Он не расслышал звонка, и кто-то открыл входную дверь, и в комнату начали стучать — по-видимому, ногами.
А потом комната стала наполняться незнакомыми людьми среднего возраста.
— Ребята! — вгляделся Панфилов. — Ребята…
— Ты почему награды не надел?
— Вы же все в пиджаках, а у меня кофта.
— Кофту жалеешь, гад, — сказали они. — Крути дырки.
Но руки у него плясали, и ребята сами провернули дырки на полосатой шерстяной кофте и привинтили что положено.
— Ребята, — сказал он. — Ребята…
— Прежде всего выпей.
И тогда Панфилов выпил — и прежде всего и потом — и сразу разросся на всю квартиру, и на всю улицу, и на всю страну, и на весь белый свет, потому что он тоже загораживал детей от фашистов, и это его праздник.
И тут показалось, что начали зудеть стекла. Гошка натянул куртку, и все сбежали вниз… Ну, вы же бывали на парадах, знаете, как это выглядит. Главное всегда — разглядеть солдат. Какие они в этом году? Хозяева грохота или растерянные пасынки техники? Особенно в этом году — через двадцать лет после Победы.
И Панфилов стал смотреть, на тех солдат, которые проезжали, и на тех, кто стоял на тротуарах. А рядом были все свои — Мишка, брат Зинки Банановой, общей яростной судьбы благушинской шпаны, бывший Гормоза — морской подполковник в отставке, и еще кое-кто из живых, и даже пара малоизвестных голубятников. И тянула — вытягивала длинную свою шею некая приезжая Ирина.
Она родилась в Куйбышеве — туда благушинские заводы эвакуировались в первый год войны. И хотите верьте, хотите нет, но в этой долговязой Ирине не было ни-че-го — Гошка мог поклясться, — ни-че-го от Миноги. Но было кое-что, самая малость, от красавицы Нюшки, ее матери.

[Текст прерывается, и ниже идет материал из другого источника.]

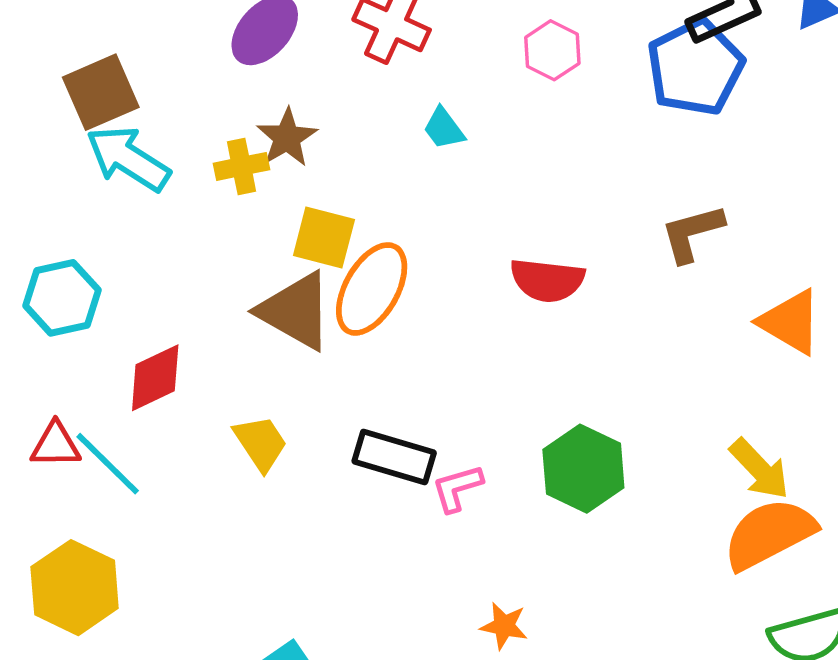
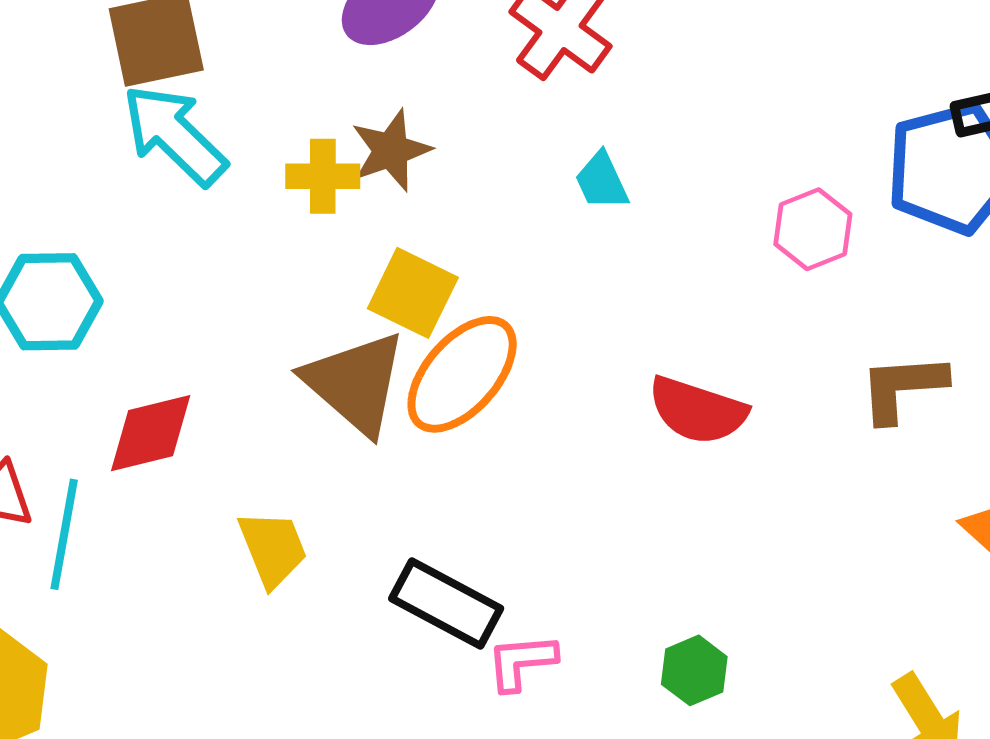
pink hexagon: (552, 50) -> (813, 229), moved
cyan line: (108, 464) -> (64, 534), turned 44
green hexagon: (583, 469) -> (694, 670), size x0.6

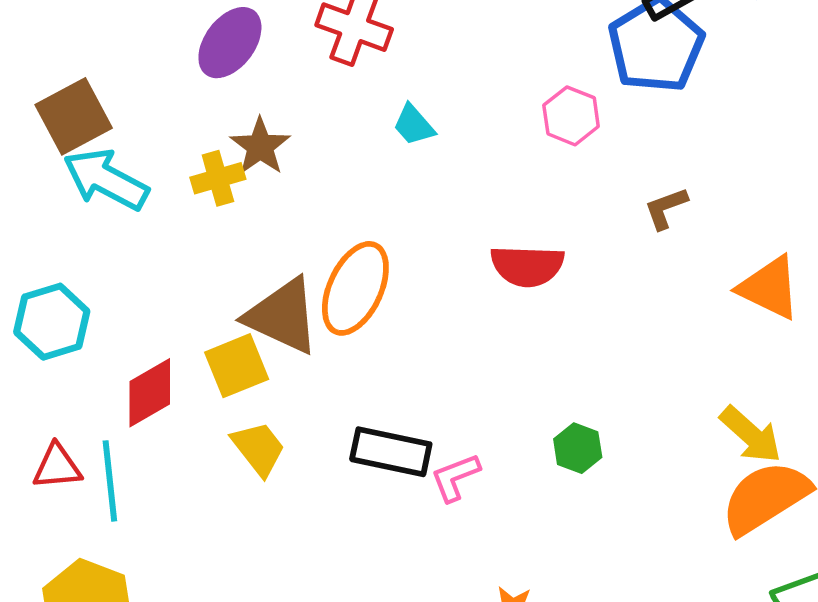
yellow square: (413, 293) -> (237, 366), moved, turned -32
brown L-shape: (903, 387) -> (666, 208), size x0.7

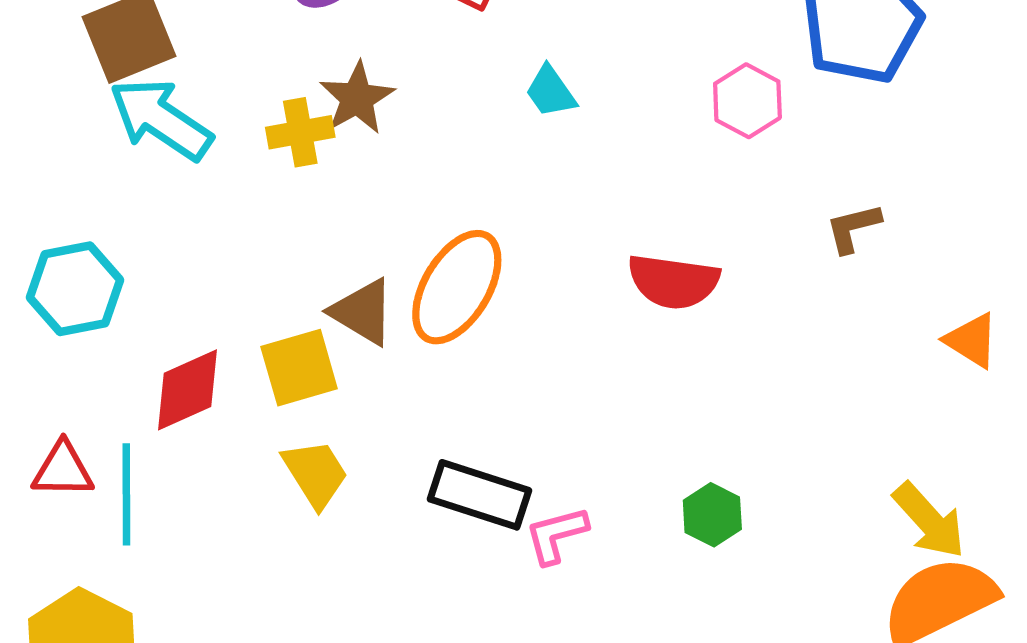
orange triangle: (769, 288) -> (972, 340), size x0.7
brown triangle: (282, 316) -> (363, 312), size x0.7

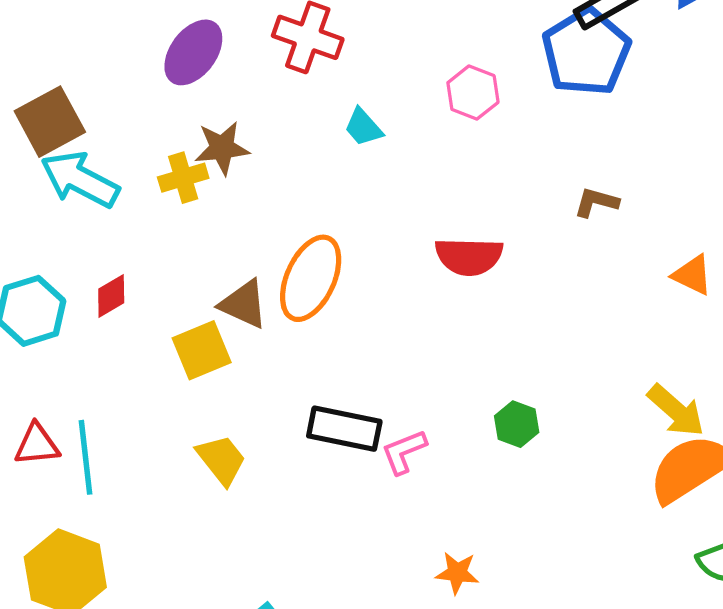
brown star: (357, 98) -> (222, 148), turned 30
pink hexagon: (747, 101) -> (473, 93), moved
brown L-shape: (853, 228) -> (596, 202), turned 36
red diamond: (188, 390) -> (111, 296), moved, size x0.7
yellow trapezoid: (315, 474) -> (221, 460), moved

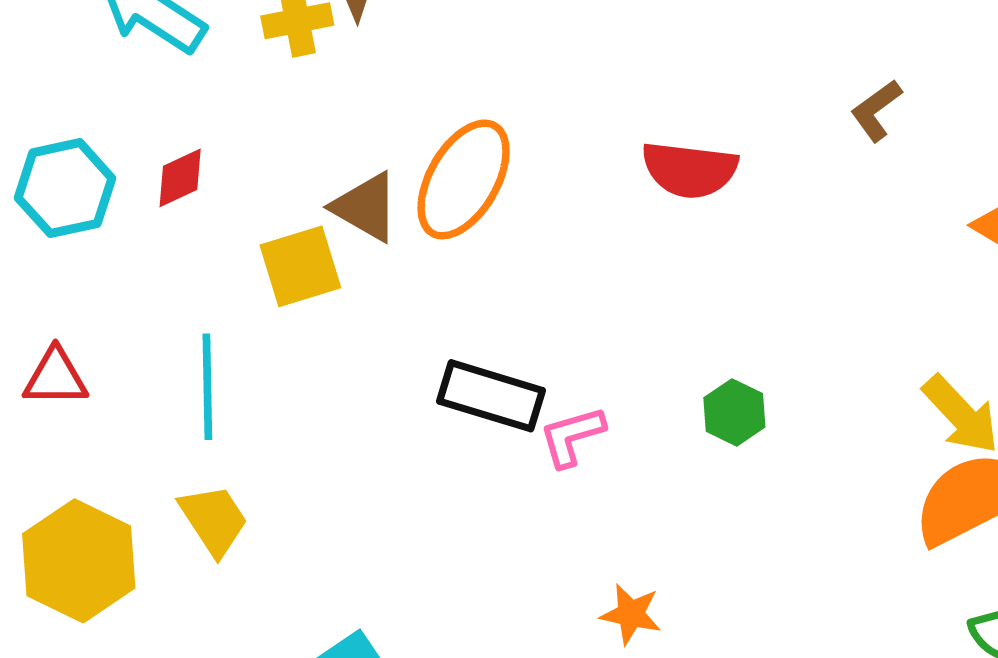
brown L-shape: (596, 202) -> (876, 110), turned -57
cyan line: (85, 457) -> (207, 387), moved
yellow trapezoid: (221, 460) -> (214, 520), moved

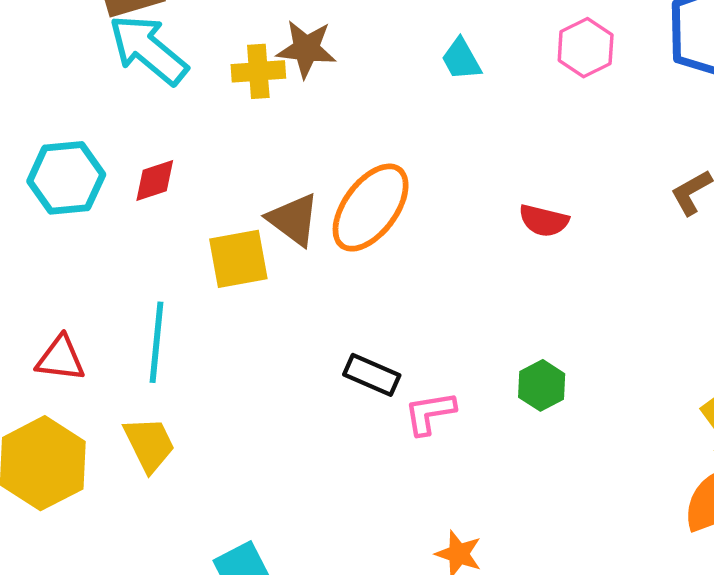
red semicircle: (690, 170) -> (544, 221), size x0.7
red triangle: (56, 377) -> (61, 359), moved
black rectangle: (491, 396) -> (372, 375), size x0.7
green hexagon: (734, 412) -> (542, 385), moved

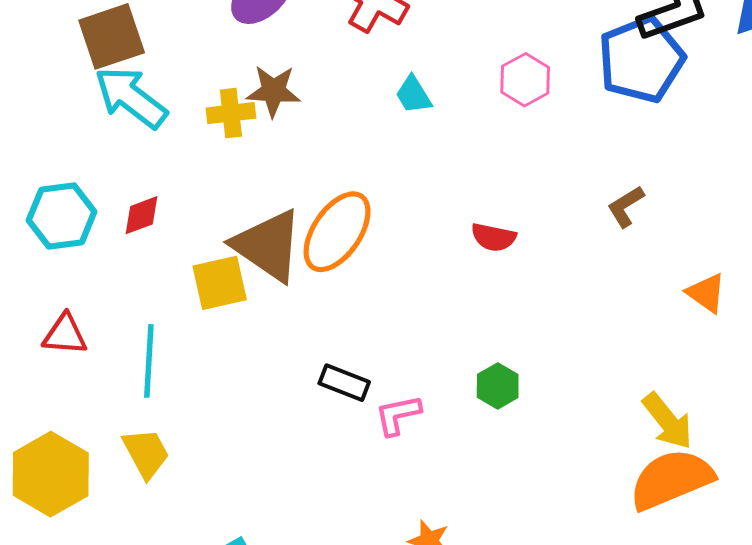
brown triangle: (293, 220) -> (268, 245), size x1.5
red triangle: (61, 359) -> (65, 335), moved

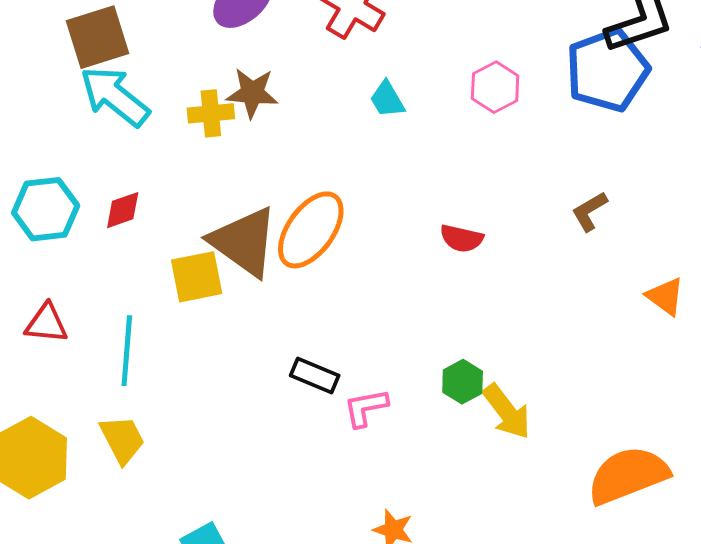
yellow arrow: (668, 421) -> (507, 412), moved

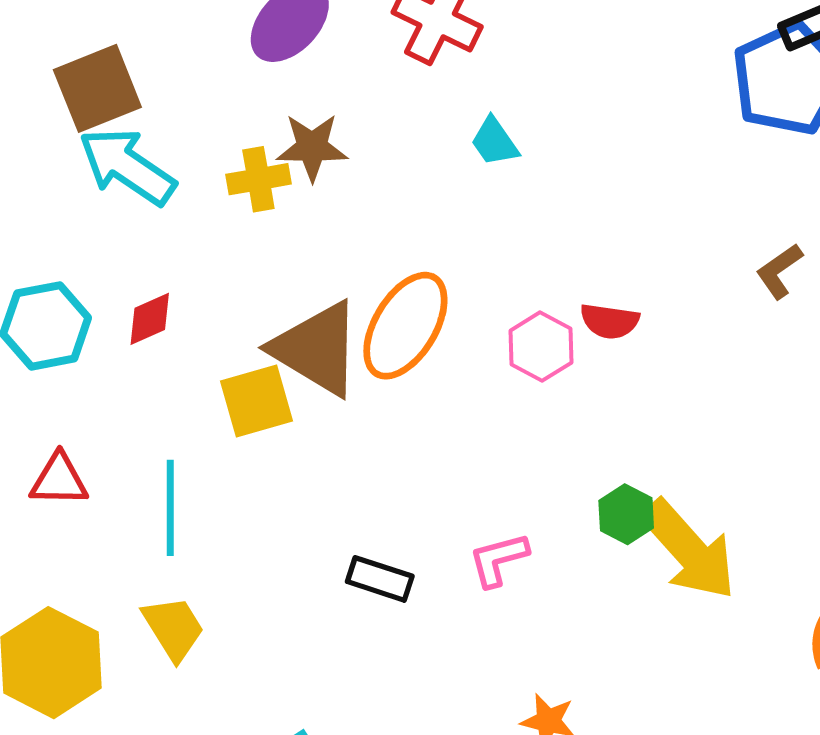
pink hexagon: (495, 87) -> (541, 347), moved
black rectangle: (315, 375) -> (380, 579), moved
yellow arrow: (507, 412) -> (689, 550), size x1.4

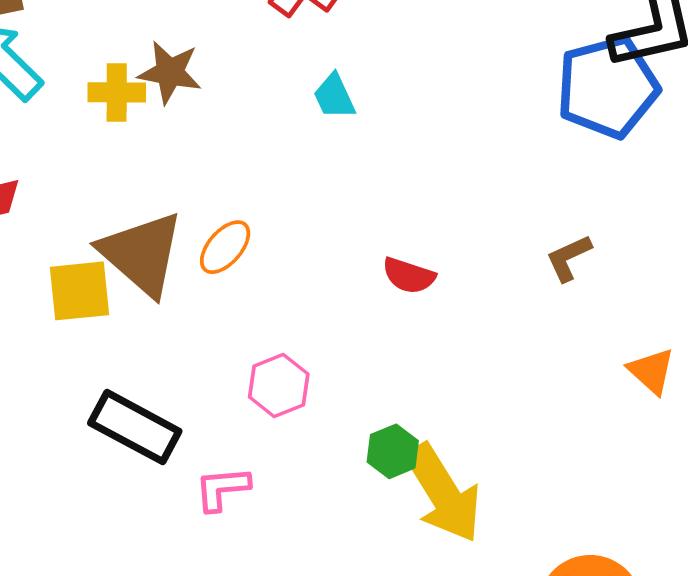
orange ellipse: (405, 326) -> (225, 247), size x0.6
pink hexagon: (541, 347) -> (279, 385), moved
pink L-shape: (498, 560) -> (222, 489), moved
black rectangle: (380, 579) -> (135, 427), moved, size x1.5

…Остальных он не разглядел, потому что теперь он смотрел на бронетранспортеры с белыми эмблемами парашютов на бортах.
Там сидели мальчики.
Все в порядке.
«Война» — ненавистное слово вонючих сверхчеловеков, суперменов, но в этих бронетранспортерах мчались? Люди Сопротивления. Все в порядке. Стало быть, мы живем.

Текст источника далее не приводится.